Betr.: „Wir müssen auch Goebbels Ethik diskutieren dürfen“, taz vom 18.5.90

Jahrelang habe ich mir an deutschen Universitäten angehört, daß die wertfreie bürgerliche Ökonomie völlig wertfrei unsere Welt zerstört und sich jetzt sogar die ganze Daimler -freie Welt einverleibt, und ich habe diese herrschende Lehrmeinung für den tumben Irrglauben einiger unverbesserlicher professoraler Ideologen gehalten; da muß ich nun erfahren, daß im freien Berlin einige StudentInnen tatsächlich die Idee eingetrichtert bekommen, es gebe etwas wie einen „wertfreien philosophischen Dialog“. Wer lehrt diesen Unsinn?
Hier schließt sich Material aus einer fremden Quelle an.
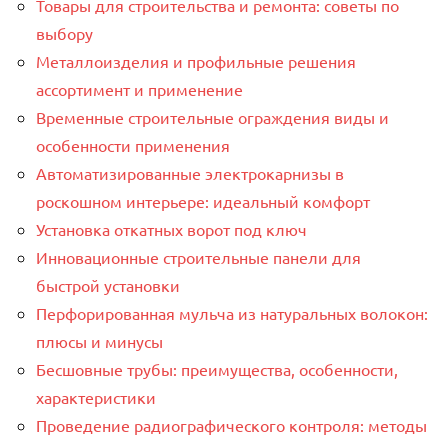
Товары для строительства и ремонта: советы по
выбору
Металлоизделия и профильные решения
ассортимент и применение
Временные строительные ограждения виды и
особенности применения
Автоматизированные электрокарнизы в
роскошном интерьере: идеальный комфорт
Установка откатных ворот под ключ
Инновационные строительные панели для
быстрой установки
Перфорированная мульча из натуральных волокон:
плюсы и минусы
Бесшовные трубы: преимущества, особенности,
характеристики
Проведение радиографического контроля: методы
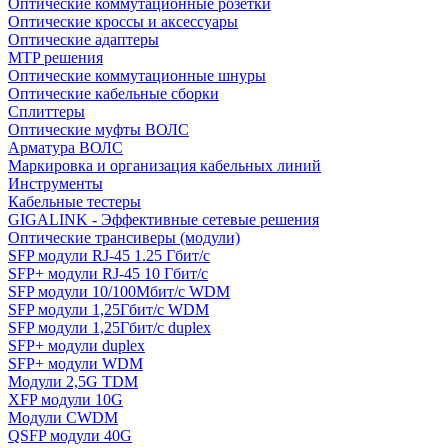
Оптические коммутационные розетки
Оптические кроссы и аксессуары
Оптические адаптеры
MTP решения
Оптические коммутационные шнуры
Оптические кабельные сборки
Сплиттеры
Оптические муфты ВОЛС
Арматура ВОЛС
Маркировка и организация кабельных линий
Инструменты
Кабельные тестеры
GIGALINK - Эффективные сетевые решения
Оптические трансиверы (модули)
SFP модули RJ-45 1.25 Гбит/c
SFP+ модули RJ-45 10 Гбит/c
SFP модули 10/100Мбит/с WDM
SFP модули 1,25Гбит/с WDM
SFP модули 1,25Гбит/с duplex
SFP+ модули duplex
SFP+ модули WDM
Модули 2,5G TDM
XFP модули 10G
Модули CWDM
QSFP модули 40G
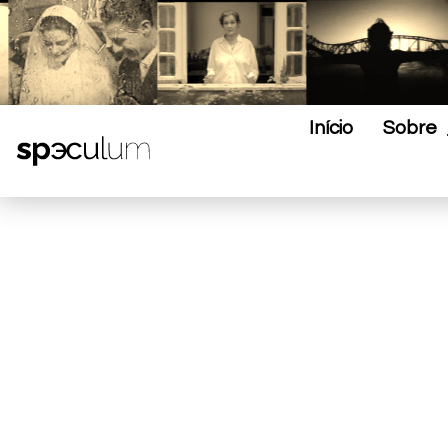
Início
Sobre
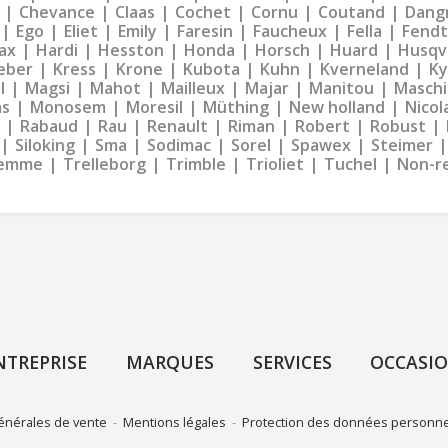
Chevance
Claas
Cochet
Cornu
Coutand
Dangr
Ego
Eliet
Emily
Faresin
Faucheux
Fella
Fendt
ax
Hardi
Hesston
Honda
Horsch
Huard
Husqv
eber
Kress
Krone
Kubota
Kuhn
Kverneland
K
l
Magsi
Mahot
Mailleux
Majar
Manitou
Maschi
as
Monosem
Moresil
Müthing
New holland
Nicol
Rabaud
Rau
Renault
Riman
Robert
Robust
Siloking
Sma
Sodimac
Sorel
Spawex
Steimer
emme
Trelleborg
Trimble
Trioliet
Tuchel
Non-r
NTREPRISE
MARQUES
SERVICES
OCCASI
énérales de vente
-
Mentions légales
-
Protection des données personne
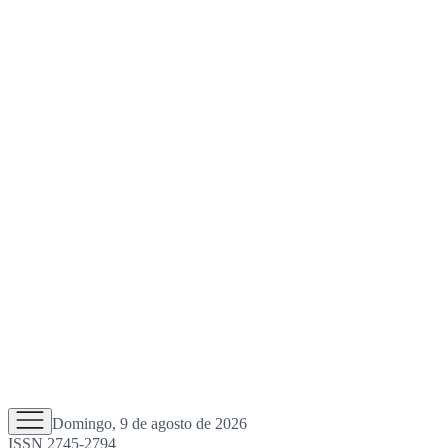
Domingo, 9 de agosto de 2026
ISSN 2745-2794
Wer bohrt diese Denktechnologie in die Gehirne von StudentInnen? Schickt ihn nach Australien!

Natürlich darf bei solcher Art studentischer Ignoranz gegenüber Krüppelinis nicht die Bitte fehlen, Singer von vorne zu lesen. Das bedeutet, daß man sich die Grundalgen der Singer-Ethik anschaut: der Utilitarismus, also die ideologische Grundlage unserer kapitalistisch -marktwirtschaftlichen Ideologie. Und wenn man Schmerzen von Robbenbabys wertfrei gegen die Schmerzen von behinderten Föten im Sechszellenstadium abwägt, dann ist natürlich jedem klar, daß der Mensch nicht mehr vom Menschen abstammt, sondern aus der Retorte des Labors kommt, das direkt neben der Studierstube des wertfreien Nutzen-Ethikers liegt. Aber so tief von vorne darf man wohl die wertfreie Ethik vom Nutzen des Menschen, des Schmerzes und des Tötens a la Singer in Berliner Philosophie-Stuben nicht lesen. Zur Norm werden die Kenntnisse von Menschen, die schon das Etikett des Philosophen tragen. Mir graust's!